*EXERCISE DETAILS*: Go through the entries and count the lines with the string "divers" in them. Give only that number.

[[ MATERIAL PROVIDED, beginning ]]

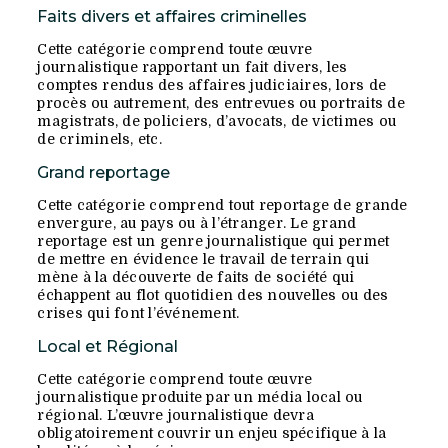
Faits divers et affaires criminelles
Cette catégorie comprend toute œuvre
journalistique rapportant un fait divers, les
comptes rendus des affaires judiciaires, lors de
procès ou autrement, des entrevues ou portraits de
magistrats, de policiers, d’avocats, de victimes ou
de criminels, etc.
Grand reportage
Cette catégorie comprend tout reportage de grande
envergure, au pays ou à l’étranger. Le grand
reportage est un genre journalistique qui permet
de mettre en évidence le travail de terrain qui
mène à la découverte de faits de société qui
échappent au flot quotidien des nouvelles ou des
crises qui font l’événement.
Local et Régional
Cette catégorie comprend toute œuvre
journalistique produite par un média local ou
régional. L’œuvre journalistique devra
obligatoirement couvrir un enjeu spécifique à la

[[ MATERIAL PROVIDED, end ]]

*ANSWER BELOW*: 2